Mina Salehpour ist Expertin für bittersüße Gefühle
Hannover (dpa) - Sie bezeichnet sich als Playstation-Junkie, liebt amerikanische Serien und sah sich im Kino mit Begeisterung den Dinosaurier-Blockbuster „Jurassic World“ an. Die Einflüsse der Popkultur sind in den grell-bunten Theater-Inszenierungen von Mina Salehpour nicht zu übersehen.
Im Jugendstück „Monster“ am Schauspiel Hannover zum Beispiel gibt es schnelle Schnitte, Werbeblöcke und Elemente aus der Fantasy-Welt eines Online-Rollenspiels. Die 30-jährige Regisseurin setzt auf Klamauk, aber auch auf poetische Momente. Dann wischen sich die Zuschauer verstohlen Tränen aus den Augenwinkeln.
Nach dem Abitur schnupperte Mina Salehpour zum ersten Mal Theaterluft hinter den Kulissen - bei einem Praktikum. Sie fing Feuer, seitdem ist das Theater Minas Welt. Den Großteil ihres Lebens verbringt die gebürtige Iranerin, die als Asylbewerberin zunächst nach Oberfranken kam, zusammen mit Schauspielern. Ihre erste eigene Inszenierung am Schauspiel Frankfurt war gleich eine Uraufführung: „Heute bin ich blond“ nach dem autobiografischen Roman von Sophie van der Stap, die mit 21 Jahren an Krebs erkrankte.
Ihre Regie-Premiere am Schauspiel Hannover feierte Mina Salehpour mit „Invasion!“ von Jonas Hassen Khemiri, einem schwedischen Autor mit tunesischen Wurzeln. Gerade zu Beginn ihrer Karriere wurden ihr häufig Stoffe angeboten, die sich um Flucht und Migration drehten. „Ich wollte mich aber nicht auf diese Schiene festlegen lassen“, sagt die zierliche Theatermacherin, die mit ihrem Freund in Hannover lebt, aber mehr als die Hälfte des Jahres in anderen Städten arbeitet oder sich auf Reisen inspirieren lässt.
Inzwischen kann sich die Künstlerin aussuchen, welche vier bis fünf Stücke sie pro Spielzeit realisiert. Für ihre Inszenierung von „Unter Jungs“ am Berliner Grips Theater wurde sie vor zwei Jahren mit dem renommierten Theaterpreis „Der Faust“ geehrt. Dieses Jahr folgen Engagements unter anderem an der Berliner Schaubühne und am Volkstheater München.
Eine Vorliebe hat Mina Salehpour für phantastische Stoffe. „Realismus interessiert mich nicht auf der Bühne“, sagt sie. Das Theater sollte zwar politisch sein, sich aber nichts aneignen, nicht persönliches Leid auf die Bühne zerren, ist ihre Überzeugung.

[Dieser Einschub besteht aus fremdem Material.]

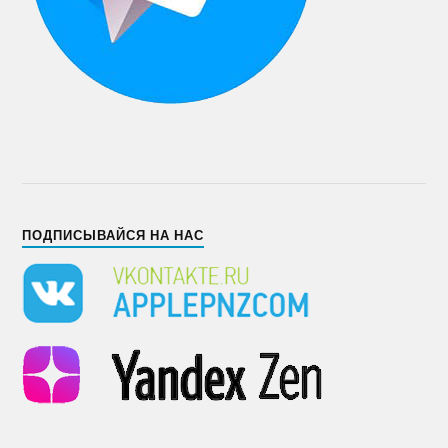
ПОДПИСЫВАЙСЯ НА НАС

„Ich finde ein Musical, das in einem Asylbewerberheim spielt, wahnsinnig witzig. Dort passieren Dinge, die sind einfach lachhaft“, weiß die Regisseurin aus eigener Erinnerung. Als kleines Mädchen verbrachte Mina Salehpour selbst zwei Jahre in einem Flüchtlingsheim und wurde dann mit ihrer Familie in den Iran abgeschoben. Als Elfjährige kam sie wieder nach Deutschland, nachdem ihr vorgereister Vater mit seinem Asylantrag im zweiten Anlauf Erfolg hatte.
Mina Salehpour ist Expertin für bittersüße Gefühle. In ihren Inszenierungen liegen Lachen und Weinen dicht beieinander. „Nur die gemischten Gefühle sind die echten“, zitiert sie den großen Theatermacher George Tabori.
Der Schauspieldirektor des Staatstheaters Karlsruhe, Jan Linders, schätzt Mina Salehpours „unglaubliche Energie und Liebenswürdigkeit, Offenheit und Willensstärke“. Sie sei eine große Teamarbeiterin. „Ich kenne keinen Schauspieler, der sie nicht sofort in sein Herz geschlossen hat und dann bereit war, mit ihr überall hinzugehen“, sagt Linders. Dass die gebürtige Teheranerin und andere Frauen mit Migrationsgeschichte an deutschen Theatern arbeiteten, sei ein Zeichen dafür, dass sich die Gesellschaft verändert habe und die Bühnen endlich auf diesen Wandel antworteten.